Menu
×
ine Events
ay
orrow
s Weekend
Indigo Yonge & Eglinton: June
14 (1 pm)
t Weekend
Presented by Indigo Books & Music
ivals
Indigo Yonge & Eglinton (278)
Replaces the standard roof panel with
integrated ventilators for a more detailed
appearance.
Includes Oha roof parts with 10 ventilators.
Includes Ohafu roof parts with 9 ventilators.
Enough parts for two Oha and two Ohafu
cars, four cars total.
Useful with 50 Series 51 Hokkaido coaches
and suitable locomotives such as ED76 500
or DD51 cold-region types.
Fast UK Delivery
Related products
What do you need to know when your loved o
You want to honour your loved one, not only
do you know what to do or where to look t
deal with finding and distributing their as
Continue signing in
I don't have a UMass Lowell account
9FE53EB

--

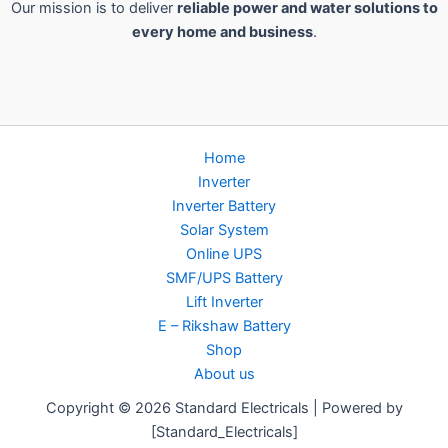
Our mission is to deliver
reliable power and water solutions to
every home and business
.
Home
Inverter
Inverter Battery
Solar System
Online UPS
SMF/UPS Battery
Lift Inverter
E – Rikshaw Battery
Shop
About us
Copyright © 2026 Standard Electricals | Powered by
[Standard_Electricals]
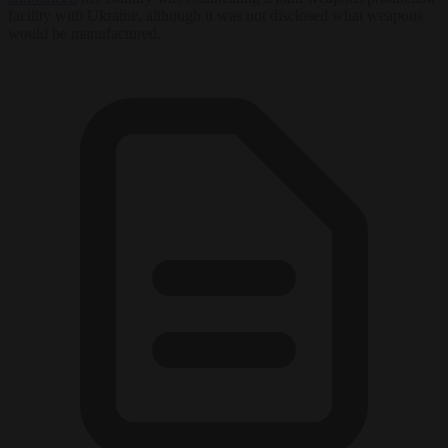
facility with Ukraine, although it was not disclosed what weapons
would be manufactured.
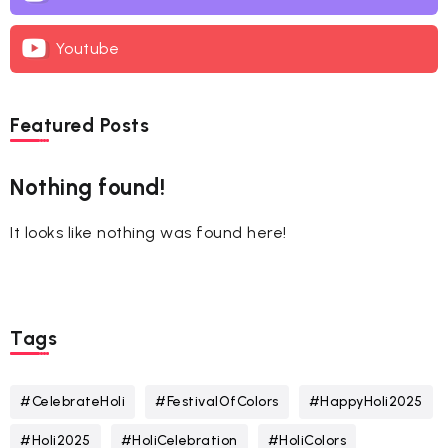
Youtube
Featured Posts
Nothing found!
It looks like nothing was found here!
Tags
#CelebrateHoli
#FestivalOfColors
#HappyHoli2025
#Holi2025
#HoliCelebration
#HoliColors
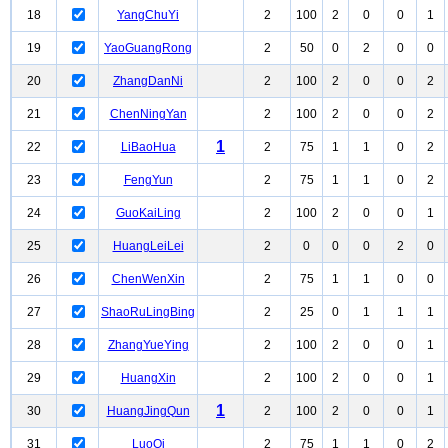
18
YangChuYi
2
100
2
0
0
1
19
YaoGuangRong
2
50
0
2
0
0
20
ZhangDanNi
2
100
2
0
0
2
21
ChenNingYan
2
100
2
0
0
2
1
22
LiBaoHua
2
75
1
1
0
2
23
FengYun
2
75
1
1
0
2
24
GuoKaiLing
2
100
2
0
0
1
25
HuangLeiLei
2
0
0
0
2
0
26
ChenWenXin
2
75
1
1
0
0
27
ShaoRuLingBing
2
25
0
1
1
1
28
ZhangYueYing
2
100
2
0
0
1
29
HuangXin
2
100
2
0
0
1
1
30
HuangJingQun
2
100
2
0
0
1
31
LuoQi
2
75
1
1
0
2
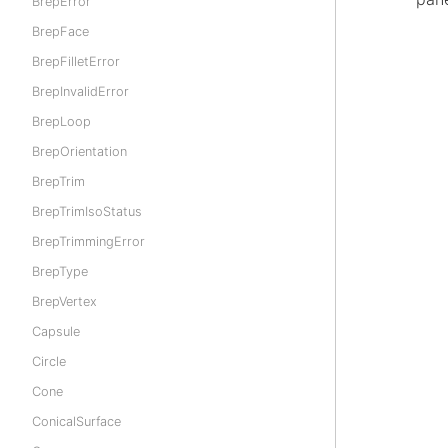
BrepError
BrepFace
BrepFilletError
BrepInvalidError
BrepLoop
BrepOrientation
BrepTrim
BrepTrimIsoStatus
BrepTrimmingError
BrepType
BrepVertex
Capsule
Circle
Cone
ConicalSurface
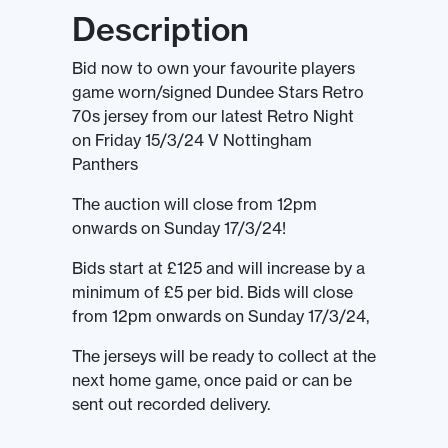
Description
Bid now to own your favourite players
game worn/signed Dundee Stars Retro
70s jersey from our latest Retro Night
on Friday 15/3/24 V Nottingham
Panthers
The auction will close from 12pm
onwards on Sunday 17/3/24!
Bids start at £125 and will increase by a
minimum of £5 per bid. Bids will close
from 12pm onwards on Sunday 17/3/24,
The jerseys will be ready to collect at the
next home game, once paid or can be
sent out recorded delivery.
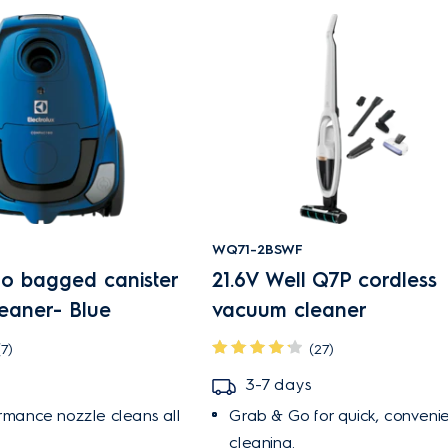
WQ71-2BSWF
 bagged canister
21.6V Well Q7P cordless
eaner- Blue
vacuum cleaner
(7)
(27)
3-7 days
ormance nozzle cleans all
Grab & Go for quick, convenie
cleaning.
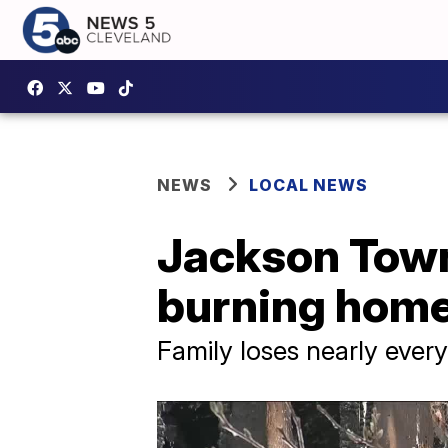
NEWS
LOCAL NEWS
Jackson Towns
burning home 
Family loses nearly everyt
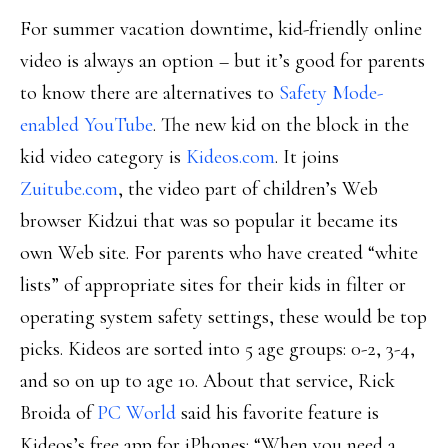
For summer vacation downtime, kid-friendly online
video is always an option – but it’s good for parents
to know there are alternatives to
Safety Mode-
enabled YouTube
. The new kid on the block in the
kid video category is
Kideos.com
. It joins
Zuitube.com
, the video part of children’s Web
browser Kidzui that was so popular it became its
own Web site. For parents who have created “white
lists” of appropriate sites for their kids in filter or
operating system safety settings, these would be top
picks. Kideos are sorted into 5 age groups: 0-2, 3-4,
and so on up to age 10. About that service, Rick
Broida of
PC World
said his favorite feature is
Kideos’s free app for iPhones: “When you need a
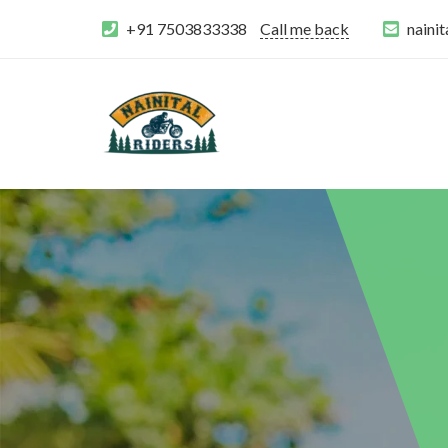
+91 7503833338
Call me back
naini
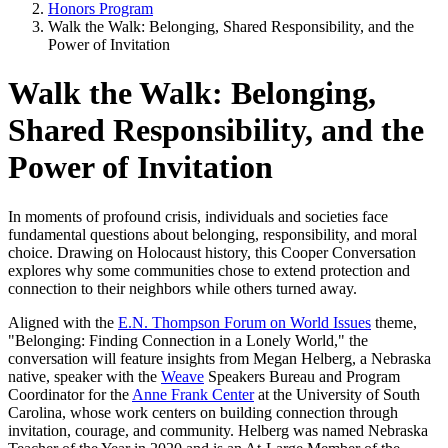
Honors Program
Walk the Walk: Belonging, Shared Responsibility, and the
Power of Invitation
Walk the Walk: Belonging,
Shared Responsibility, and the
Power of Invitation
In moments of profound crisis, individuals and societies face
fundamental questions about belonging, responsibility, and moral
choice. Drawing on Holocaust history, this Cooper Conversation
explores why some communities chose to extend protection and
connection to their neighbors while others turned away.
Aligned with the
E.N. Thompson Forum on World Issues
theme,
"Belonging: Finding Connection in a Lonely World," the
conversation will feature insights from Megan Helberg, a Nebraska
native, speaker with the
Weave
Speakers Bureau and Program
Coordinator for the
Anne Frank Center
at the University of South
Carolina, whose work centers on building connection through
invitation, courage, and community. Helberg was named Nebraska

- **WHAT IS BEING ASKED**: Return exactly the part of the listing above that opens with the line containing "E – Rikshaw Battery" and closes with the line containing "own Web site.". Pictures stay out.

- **RESPONSE**:
E – Rikshaw Battery
Shop
About us
Copyright © 2026 Standard Electricals | Powered by
[Standard_Electricals]
facility with Ukraine, although it was not disclosed what weapons
would be manufactured.
Youtube
Featured Posts
Nothing found!
It looks like nothing was found here!
Tags
#CelebrateHoli
#FestivalOfColors
#HappyHoli2025
#Holi2025
#HoliCelebration
#HoliColors
18
YangChuYi
2
100
2
0
0
1
19
YaoGuangRong
2
50
0
2
0
0
20
ZhangDanNi
2
100
2
0
0
2
21
ChenNingYan
2
100
2
0
0
2
1
22
LiBaoHua
2
75
1
1
0
2
23
FengYun
2
75
1
1
0
2
24
GuoKaiLing
2
100
2
0
0
1
25
HuangLeiLei
2
0
0
0
2
0
26
ChenWenXin
2
75
1
1
0
0
27
ShaoRuLingBing
2
25
0
1
1
1
28
ZhangYueYing
2
100
2
0
0
1
29
HuangXin
2
100
2
0
0
1
1
30
HuangJingQun
2
100
2
0
0
1
31
LuoQi
2
75
1
1
0
2
BrepError
BrepFace
BrepFilletError
BrepInvalidError
BrepLoop
BrepOrientation
BrepTrim
BrepTrimIsoStatus
BrepTrimmingError
BrepType
BrepVertex
Capsule
Circle
Cone
ConicalSurface
Description
Bid now to own your favourite players
game worn/signed Dundee Stars Retro
70s jersey from our latest Retro Night
on Friday 15/3/24 V Nottingham
Panthers
The auction will close from 12pm
onwards on Sunday 17/3/24!
Bids start at £125 and will increase by a
minimum of £5 per bid. Bids will close
from 12pm onwards on Sunday 17/3/24,
The jerseys will be ready to collect at the
next home game, once paid or can be
sent out recorded delivery.
WQ71-2BSWF
 bagged canister
21.6V Well Q7P cordless
eaner- Blue
vacuum cleaner
(7)
(27)
3-7 days
ormance nozzle cleans all
Grab & Go for quick, convenie
cleaning.
NEWS
LOCAL NEWS
Jackson Towns
burning home 
Family loses nearly everyt
For summer vacation downtime, kid-friendly online
video is always an option – but it’s good for parents
to know there are alternatives to
Safety Mode-
enabled YouTube
. The new kid on the block in the
kid video category is
Kideos.com
. It joins
Zuitube.com
, the video part of children’s Web
browser Kidzui that was so popular it became its
own Web site. For parents who have created “white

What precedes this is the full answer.